While the welcome was warm and hospitable from our Tunisian hosts, the conference was set against the backdrop of tragic events in the country in late September. Heavy rain and flash flooding had killed 5 people in the Cap Bon Peninsula, destroying homes, property and livelihoods in its midst. Sadly, these scenes were repeated shortly after the UNISDR platform, with further flash floods killing 5 people in Bizerte and Nabeul during mid-October.
The floods in Tunisia are a stark reminder of the potential catastrophic impact of natural hazards such as flooding, coupled with the onset of climate change. It is mitigating the impact of tragic events such as these that motivates our work to enhance flood resilience around the world.
It is no surprise that flooding is listed as the most significant natural hazard across both African and Arab nations. It causes billions of dollars in economic losses, claiming the lives of thousands of people across the regions every year.
Last year I reported from both Ghana and Nigeria on the work that is being done to reduce disaster risk and enhance flood resilience. The impressive new flood early warning system used by NADMO in Ghana and the investment in flood resilience across states Nigeria from NGOs, supported at the federal level by NEMA, both serve to highlight the positive steps that are being taken.
One of the great benefits to come out of the UNISDR platform was exploring the role of the private sector in supporting these efforts as partners. Taking part in a round table discussion with representatives from the disaster management community, NGOs and private organisations, there was acknowledgement of the great work the private sector does post disaster, in response and recovery. It was evident from our discussion that there is also an appetite for the private sector to support disaster risk reduction efforts alongside existing actors.
Of course, that is far easier said than done, particularly when the concept of disaster risk reduction can seem complex and somewhat vague. Perhaps the best way to explain DRR is through this equation – yes, algebra is useful in the real world! While there are other iterations, the version below illustrates the point in terminology we now and use regularly.

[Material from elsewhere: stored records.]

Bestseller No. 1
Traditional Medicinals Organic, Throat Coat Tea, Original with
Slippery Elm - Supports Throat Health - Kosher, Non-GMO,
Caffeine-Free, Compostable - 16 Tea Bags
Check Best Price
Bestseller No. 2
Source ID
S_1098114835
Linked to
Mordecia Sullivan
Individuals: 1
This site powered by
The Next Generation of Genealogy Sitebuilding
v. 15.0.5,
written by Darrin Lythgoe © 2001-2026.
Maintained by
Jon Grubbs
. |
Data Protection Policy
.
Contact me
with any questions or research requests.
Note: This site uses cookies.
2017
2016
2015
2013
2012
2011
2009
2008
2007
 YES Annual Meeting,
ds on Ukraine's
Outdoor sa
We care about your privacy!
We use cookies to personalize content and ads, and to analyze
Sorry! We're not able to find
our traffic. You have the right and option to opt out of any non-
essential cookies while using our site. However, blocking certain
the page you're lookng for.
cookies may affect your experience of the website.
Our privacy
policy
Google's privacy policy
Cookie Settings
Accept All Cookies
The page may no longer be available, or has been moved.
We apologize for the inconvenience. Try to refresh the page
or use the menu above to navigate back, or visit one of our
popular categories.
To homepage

In the equation above, the hazard is fixed, there’s not a great deal we can to prevent natural hazards occurring altogether, most of the time. However, there are still things we can do if we want to make our disaster risk smaller. We can alter our level of vulnerability and our level of preparedness as these are not fixed. By reducing our vulnerability or by increasing our level of preparedness, we can reduce our overall level of disaster risk. This is the first step in helping us understand what DRR is – it’s about continually reducing our vulnerability and increasing our level of preparedness. As the private sector, we can take a significant role in that.
To take this a step further, the UNISDR frequently talk about ‘disaster risk reduction for resilience’ . Which is simply another way of saying that we become more resilient by continually reducing our vulnerability and improving our preparedness – but you all knew that already. When we put these terms into language we all use on a day to day basis, the whole concept seems far less alien and we start to see how the field opens up to a more diverse range of actors.

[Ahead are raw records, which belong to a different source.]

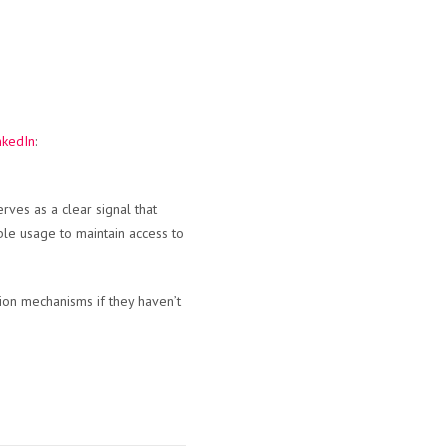
nkedIn
:
rves as a clear signal that
ible usage to maintain access to
tion mechanisms if they haven’t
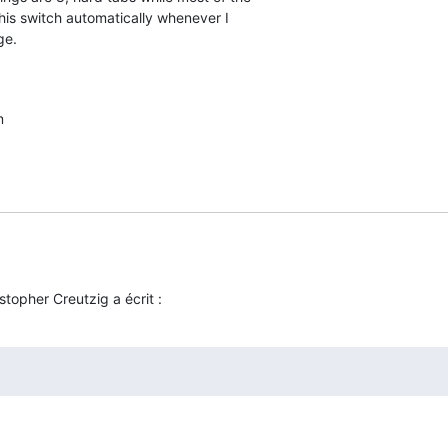
this switch automatically whenever I  

ge.
m
stopher Creutzig a écrit :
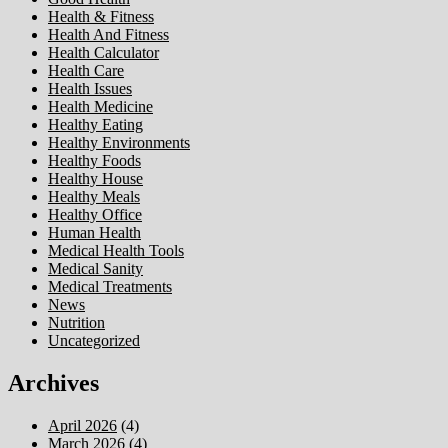
Health & Fitness
Health And Fitness
Health Calculator
Health Care
Health Issues
Health Medicine
Healthy Eating
Healthy Environments
Healthy Foods
Healthy House
Healthy Meals
Healthy Office
Human Health
Medical Health Tools
Medical Sanity
Medical Treatments
News
Nutrition
Uncategorized
Archives
April 2026
(4)
March 2026
(4)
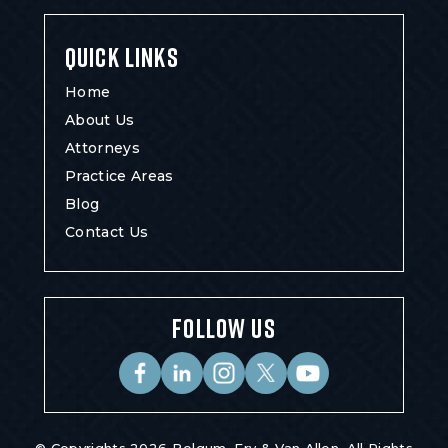
QUICK LINKS
Home
About Us
Attorneys
Practice Areas
Blog
Contact Us
FOLLOW US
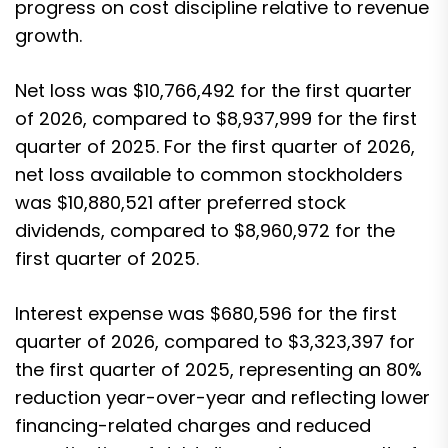
progress on cost discipline relative to revenue
growth.
Net loss was $10,766,492 for the first quarter
of 2026, compared to $8,937,999 for the first
quarter of 2025. For the first quarter of 2026,
net loss available to common stockholders
was $10,880,521 after preferred stock
dividends, compared to $8,960,972 for the
first quarter of 2025.
Interest expense was $680,596 for the first
quarter of 2026, compared to $3,323,397 for
the first quarter of 2025, representing an 80%
reduction year-over-year and reflecting lower
financing-related charges and reduced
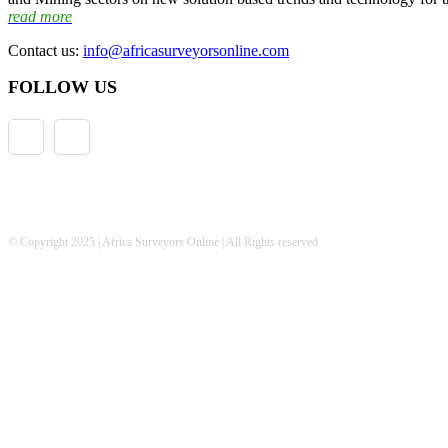
read more
Contact us:
info@africasurveyorsonline.com
FOLLOW US
© Copyright 2025 | Africa Surveyors Online | All Rights reserved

To reduce vulnerability, we consider planning policy, development regulation and land use – where we build, how we build and what we build with – all spheres of great interest to private enterprise. To increase our preparedness, we plan for emergencies, train our communities, up-skill professional responders to implement these plans and exercise to validate it’s all going to work properly when it’s supposed to. As a topical example, using our technical knowledge to improve capability in flood forecasting and developing early warning systems all serve to enhance our level of preparedness and therefore our resilience.
When we understand DRR in this way, it serves to further enforce the value of the platform, as it was a great opportunity to highlight the work that we do in flood forecasting and early warning, training and exercising. There is clearly a desire amongst DRR practitioners at national and regional level as well as among NGOs, to engage with the private sector and utilise the skills that exist. As is often the case for sustainable development initiatives, funding is a challenge. Not so much its lack of existence, but more it’s visibility and eligibility criteria.
Success might look like the third sector and private enterprise partnering to deliver more sustainable projects, sharing knowledge, sharing intelligence and partnering to deliver more effective projects. The presence of private enterprise can enhance the supply of specialist technical support and the role of both international and local delivery NGOs goes a long way to ensuring sustainability. If we are willing to look to new and innovative partnerships, then the prospects for securing new means of funding become greater and the number of beneficiaries of DRR in the developing world grow ever wider.